Я чуть не бросился к нему с радостными воплями, но что-то меня удержало. На первый взгляд папа выглядел как всегда: длинное коричневое пальто, слегка помятый костюм, пыльные ботинки. Голова недавно побрита, бородка аккуратно подстрижена. И глаза у него сияли: именно так он смотрел на меня, когда испытывал за меня гордость.
Но весь его образ как-то странно мерцал… и постепенно до меня дошло, что он тоже существует одновременно в двух мирах, как и весь этот зал. Я изо всех сил напрягся, сконцентрировался, и мои глаза пронизали более глубокий слой Дуата.
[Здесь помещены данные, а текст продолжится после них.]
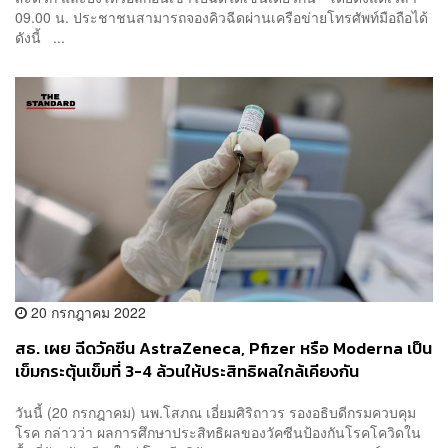
09.00 น. ประชาชนสามารถจองคิวฉีดผ่านเครือข่ายโทรศัพท์มือถือได้
ดังนี้ ...
20 กรกฎาคม 2022
สธ. เผย ฉีดวัคซีน AstraZeneca, Pfizer หรือ Moderna เป็น
เข็มกระตุ้นเข็มที่ 3-4 ล้วนให้ประสิทธิผลใกล้เคียงกัน
วันนี้ (20 กรกฎาคม) นพ.โสภณ เอี่ยมศิริถาวร รองอธิบดีกรมควบคุม
โรค กล่าวว่า ผลการศึกษาประสิทธิผลของวัคซีนป้องกันโรคโควิดใน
Папа сидел на прежнем месте, только теперь он как будто прибавил в росте, и сложение его казалось более могучим. На нем был наряд и украшения египетского фараона, а его кожа была глубокого синего оттенка, как у открытого океана.
Анубис спокойно подошел и встал с ним рядом, а мы с Сейди все еще медлили.
– Ну что же вы, – улыбнулся отец. – Подойдите ко мне. Я не кусаюсь.
Амат-Пожирательница встретила наше приближение угрожающим ворчанием, но папа ласково погладил ее по уродливой крокодильей голове, и зверюга успокоилась.